_Problem:_
From the records below, copy the lines that include "cookies".

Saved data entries
^^^^^^^^
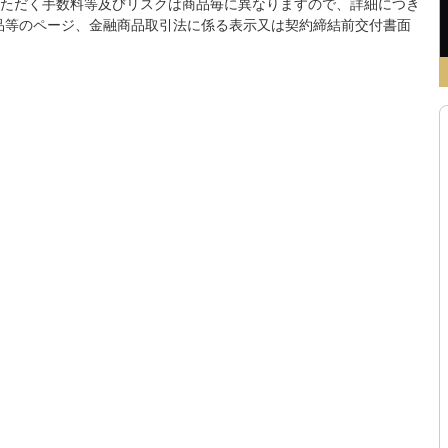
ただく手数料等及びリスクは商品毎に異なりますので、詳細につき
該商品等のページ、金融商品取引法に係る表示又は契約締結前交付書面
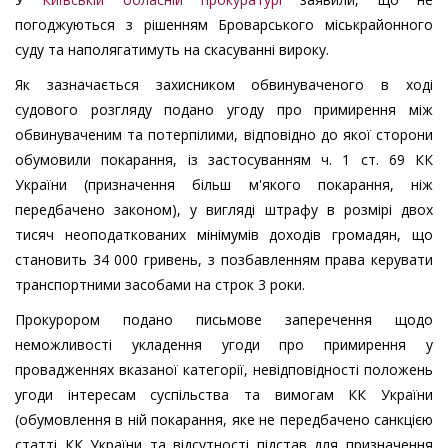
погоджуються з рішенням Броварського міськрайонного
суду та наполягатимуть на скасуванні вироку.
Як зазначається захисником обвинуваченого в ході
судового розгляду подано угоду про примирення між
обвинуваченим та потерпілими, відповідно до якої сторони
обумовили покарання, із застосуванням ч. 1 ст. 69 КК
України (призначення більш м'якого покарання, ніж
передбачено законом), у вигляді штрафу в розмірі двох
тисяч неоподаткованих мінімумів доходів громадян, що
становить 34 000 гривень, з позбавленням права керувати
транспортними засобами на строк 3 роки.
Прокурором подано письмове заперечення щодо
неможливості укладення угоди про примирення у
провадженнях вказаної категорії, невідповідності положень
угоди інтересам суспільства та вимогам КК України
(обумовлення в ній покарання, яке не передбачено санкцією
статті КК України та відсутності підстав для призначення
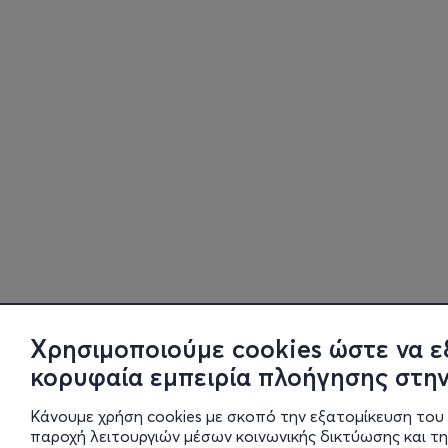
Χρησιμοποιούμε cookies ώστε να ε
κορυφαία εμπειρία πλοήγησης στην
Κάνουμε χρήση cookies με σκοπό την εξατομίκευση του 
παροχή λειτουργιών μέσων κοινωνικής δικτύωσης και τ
^^^^^^^^
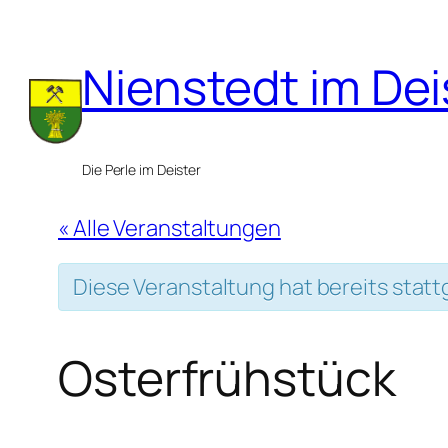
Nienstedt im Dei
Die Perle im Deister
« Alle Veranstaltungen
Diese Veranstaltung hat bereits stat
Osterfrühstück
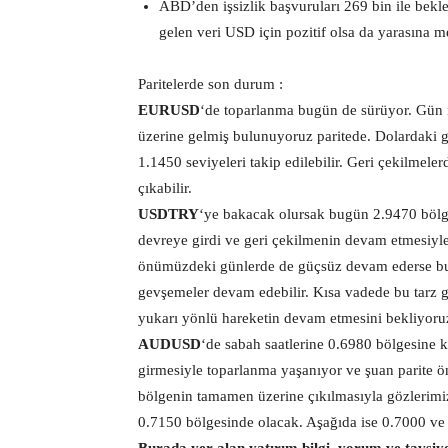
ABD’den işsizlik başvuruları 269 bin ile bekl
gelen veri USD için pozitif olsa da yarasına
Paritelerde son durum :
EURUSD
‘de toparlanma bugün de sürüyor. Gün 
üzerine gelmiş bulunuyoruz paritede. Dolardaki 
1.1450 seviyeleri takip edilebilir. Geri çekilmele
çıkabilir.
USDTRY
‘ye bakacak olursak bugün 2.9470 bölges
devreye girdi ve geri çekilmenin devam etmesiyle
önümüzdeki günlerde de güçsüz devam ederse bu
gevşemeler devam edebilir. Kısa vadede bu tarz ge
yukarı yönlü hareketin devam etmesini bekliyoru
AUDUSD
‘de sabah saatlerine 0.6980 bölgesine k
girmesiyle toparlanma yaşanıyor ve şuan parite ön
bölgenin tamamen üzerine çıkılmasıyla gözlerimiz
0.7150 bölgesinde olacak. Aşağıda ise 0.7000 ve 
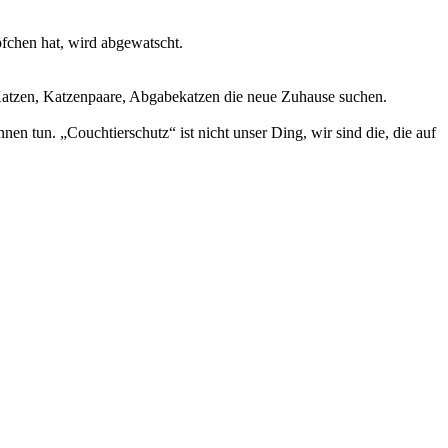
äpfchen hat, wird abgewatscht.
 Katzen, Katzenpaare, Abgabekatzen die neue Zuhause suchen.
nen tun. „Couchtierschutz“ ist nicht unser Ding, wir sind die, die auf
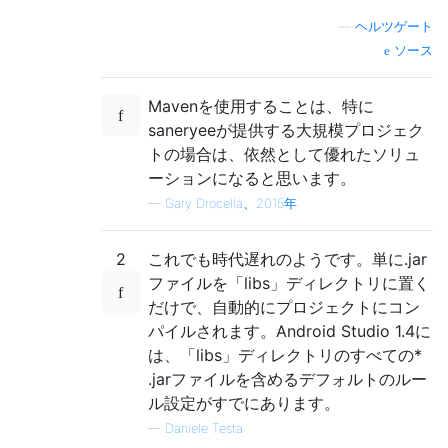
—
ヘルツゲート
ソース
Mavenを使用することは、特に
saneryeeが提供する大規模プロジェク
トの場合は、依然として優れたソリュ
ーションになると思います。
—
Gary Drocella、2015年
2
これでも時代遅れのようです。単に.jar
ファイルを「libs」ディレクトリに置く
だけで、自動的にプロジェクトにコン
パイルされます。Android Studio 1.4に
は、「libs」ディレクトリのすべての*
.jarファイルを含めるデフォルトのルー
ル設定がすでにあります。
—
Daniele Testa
^^^^^^^^
_Output of the task:_
Χρησιμοποιούμε cookies ώστε να ε
Κάνουμε χρήση cookies με σκοπό την εξατομίκευση του 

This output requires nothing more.